Hervé Cohen, Field Producer in Benin, 2009
Ruhi Hamid, Field Producer in Afghanistan, 2009
Oren Rudavsky, Field Producer in India, 2009
Three years ago, I was responsible for finding seven children in seven different countries whose stories highlighted something particular about education in their parts of the world — children whose families would let us film them, and who were charming and articulate. All of this was to be done long-distance — without ever leaving WNET’s New York offices. My associate producer and I would start with UNICEF or another NGO to establish contact with a school. From there, we’d speak to principals and teachers who would fill us in on some of the first-year students. Then we’d narrow it down to two or three candidates. Even though we might have a strong hunch about one particular child, it would rest with the field producer/camera person to make the final decision.
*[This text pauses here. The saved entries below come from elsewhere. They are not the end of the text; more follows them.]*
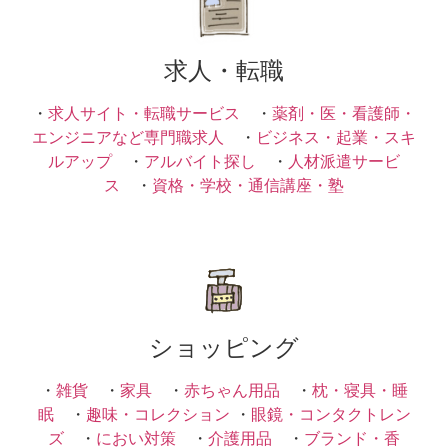
求人・転職
・
求人サイト・転職サービス
・
薬剤・医・看護師・
エンジニアなど専門職求人
・
ビジネス・起業・スキ
ルアップ
・
アルバイト探し
・
人材派遣サービ
ス
・
資格・学校・通信講座・塾
ショッピング
・
雑貨
・
家具
・
赤ちゃん用品
・
枕・寝具・睡
眠
・
趣味・コレクション
・
眼鏡・コンタクトレン
ズ
・
におい対策
・
介護用品
・
ブランド・香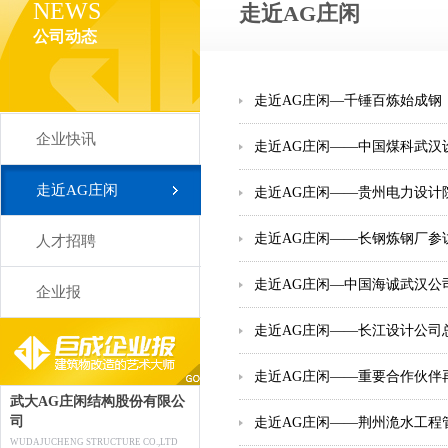
NEWS
走近AG庄闲
公司动态
走近AG庄闲—千锤百炼始成钢
企业快讯
走近AG庄闲——中国煤科武汉
走近AG庄闲
走近AG庄闲——贵州电力设计
走近AG庄闲——长钢炼钢厂参
人才招聘
走近AG庄闲—中国海诚武汉公
企业报
走近AG庄闲——长江设计公司
走近AG庄闲——重要合作伙伴
武大AG庄闲结构股份有限公
司
走近AG庄闲——荆州洈水工程
WUDAJUCHENG STRUCTURE CO.,LTD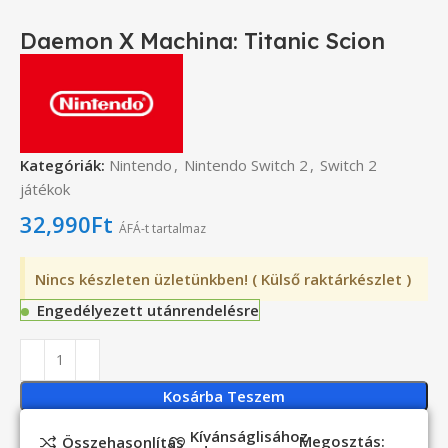
Daemon X Machina: Titanic Scion
Kategóriák:
Nintendo
,
Nintendo Switch 2
,
Switch 2
játékok
32,990
Ft
ÁFÁ-t tartalmaz
Nincs készleten üzletünkben! ( Külső raktárkészlet )
Engedélyezett utánrendelésre
Kosárba Teszem
Kívánságlisához
Megosztás:
Összehasonlítás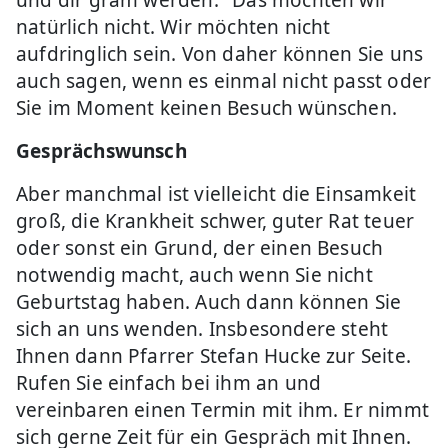
und dir gram werden." Das möchten wir
natürlich nicht. Wir möchten nicht
aufdringlich sein. Von daher können Sie uns
auch sagen, wenn es einmal nicht passt oder
Sie im Moment keinen Besuch wünschen.
Gesprächswunsch
Aber manchmal ist vielleicht die Einsamkeit
groß, die Krankheit schwer, guter Rat teuer
oder sonst ein Grund, der einen Besuch
notwendig macht, auch wenn Sie nicht
Geburtstag haben. Auch dann können Sie
sich an uns wenden. Insbesondere steht
Ihnen dann Pfarrer Stefan Hucke zur Seite.
Rufen Sie einfach bei ihm an und
vereinbaren einen Termin mit ihm. Er nimmt
sich gerne Zeit für ein Gespräch mit Ihnen.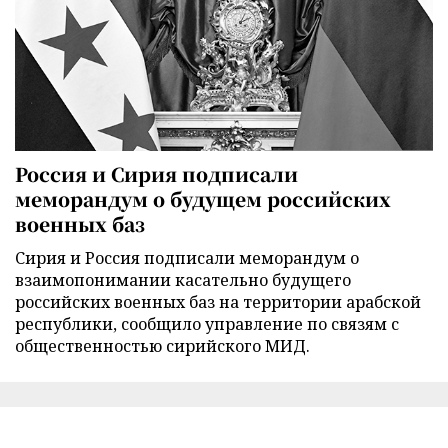
Россия и Сирия подписали
меморандум о будущем российских
военных баз
Сирия и Россия подписали меморандум о
взаимопонимании касательно будущего
российских военных баз на территории арабской
республики, сообщило управление по связям с
общественностью сирийского МИД.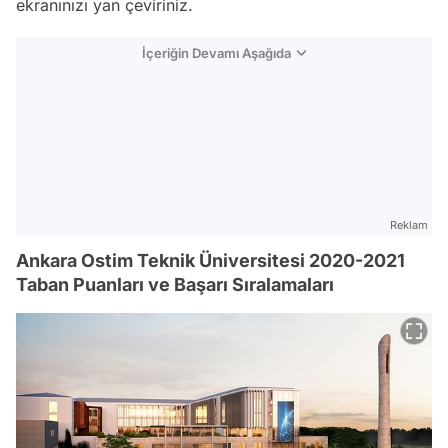
ekranınızı yan çeviriniz.
İçeriğin Devamı Aşağıda
Reklam
Ankara Ostim Teknik Üniversitesi 2020-2021
Taban Puanları ve Başarı Sıralamaları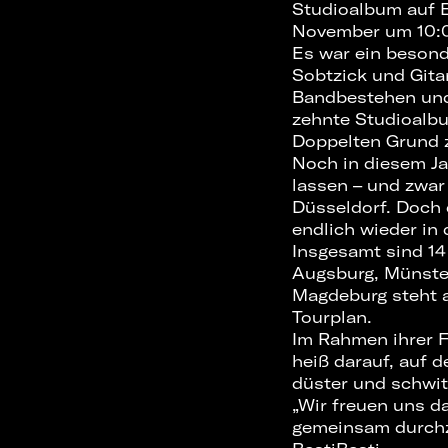
Studioalbum auf 
November um 10:0
Es war ein besond
Sobtzick und Gitar
Bandbestehen und 
zehnte Studioalbu
Doppelten Grund 
Noch in diesem J
lassen – und zwar
Düsseldorf. Doch
endlich wieder in
Insgesamt sind 14 
Augsburg, Münste
Magdeburg steht a
Tourplan.
Im Rahmen ihrer F
heiß darauf, auf d
düster und schwit
„Wir freuen uns d
gemeinsam durchz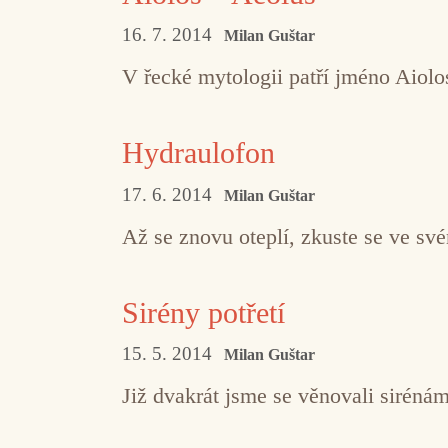
16. 7. 2014
Milan Guštar
V řecké mytologii patří jméno Aiolo
Hydraulofon
17. 6. 2014
Milan Guštar
Až se znovu oteplí, zkuste se ve své
Sirény potřetí
15. 5. 2014
Milan Guštar
Již dvakrát jsme se věnovali siréná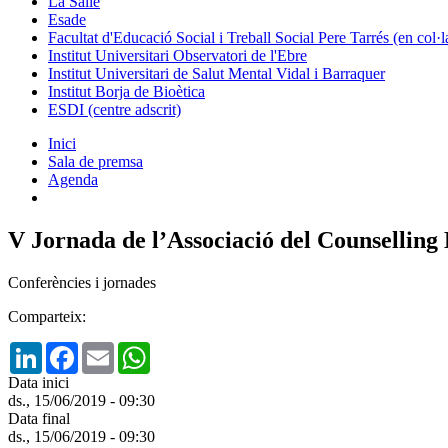
La Salle
Esade
Facultat d'Educació Social i Treball Social Pere Tarrés (en col
Institut Universitari Observatori de l'Ebre
Institut Universitari de Salut Mental Vidal i Barraquer
Institut Borja de Bioètica
ESDI (centre adscrit)
Inici
Sala de premsa
Agenda
V Jornada de l’Associació del Counsellin
Conferències i jornades
Comparteix:
LinkedIn
Facebook
Email
WhatsApp
Data inici
ds., 15/06/2019 - 09:30
Data final
ds., 15/06/2019 - 09:30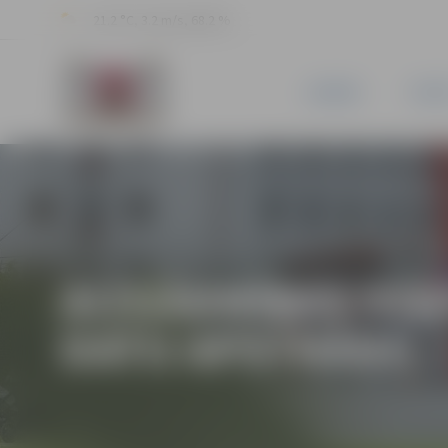
21.2 °C, 3.2 m/s, 68.2 %
JAUNUMI
PILSĒ
AIZGĀDNĪBAS STA
DATU APSTRĀDI)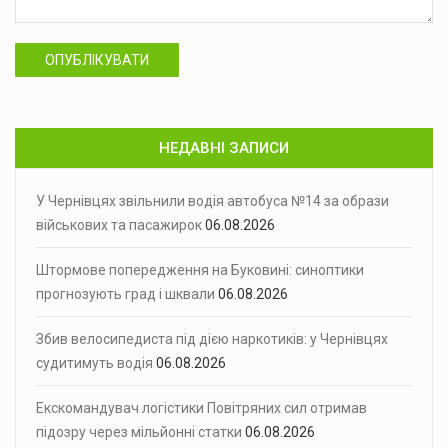
ОПУБЛІКУВАТИ
НЕДАВНІ ЗАПИСИ
У Чернівцях звільнили водія автобуса №14 за образи
військових та пасажирок
06.08.2026
Штормове попередження на Буковині: синоптики
прогнозують град і шквали
06.08.2026
Збив велосипедиста під дією наркотиків: у Чернівцях
судитимуть водія
06.08.2026
Екскомандувач логістики Повітряних сил отримав
підозру через мільйонні статки
06.08.2026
The field producers, most of whom I’d never met, were phenomenal. I sent them a myriad of interview questions, shot lists, and suggestions for scenes, and we spoke on the phone during filming. But ultimately I had to have absolute faith in their judgment, which I did. And in every case, it paid off beautifully.
This time around, the groundwork had been laid. We were following up with the same seven children. For six of the seven segments, I worked with the same field producers as last time. What was astonishing to me while producing “Back to School” was how much had transpired in the lives of our students in such a short time. Our two students in Africa had each lost a parent since we’d filmed them last, and Neeraj in India was hanging onto her already tenuous schooling by a thread. The gap between the children in the industrialized countries and those in the developing world seemed to be widening at an alarming pace. And yet in terms of potential — their curiosity, questions, dreams — they were all at the same starting gate.
Over the next five months we spun the material from three years ago into the new film. One of the highlights this time was having our students meet each other on camera. We were able to show them the segments we had filmed three years earlier and have them ask each other questions. In Benin and India, whole villages came out to see the film — and for some it was the first time they had seen a portrait of their community or what life is like in other parts of the world.
Frederick Rendina, Field Producer in Kenya, 2006
When I first met Joab, he was a quite shy boy of 10 — and looked much younger. His living conditions were very harsh, he had little food, and his father was struggling with alcohol abuse. Joab spoke very little English then, so our communication was through a translator or our Kenyan sound recordist. Then, the bright light in his life was his mother, Leah, who was full of energy and dreams for her son.
We were all devastated to learn of Leah’s death just a few months after filming the first segment of “Time for School,” and we were gravely concerned about what had become of Joab. Visiting Joab for the second installment, “Back to School,” was therefore a mixture of happiness and sorrow. I was thrilled that Joab had grown to a confident, and sometimes tough and combative, young man. I was glad that I could converse freely with him now in English and conduct interviews in English. And I was pleased we could joke around more easily because of that, and that we had established a degree of trust that allowed us to talk about the very painful things in his life. Throughout the filming, Joab bravely spoke to me about his mother and the stigma attached to her death. At times, some memories were so difficult that the camera had to be turned off.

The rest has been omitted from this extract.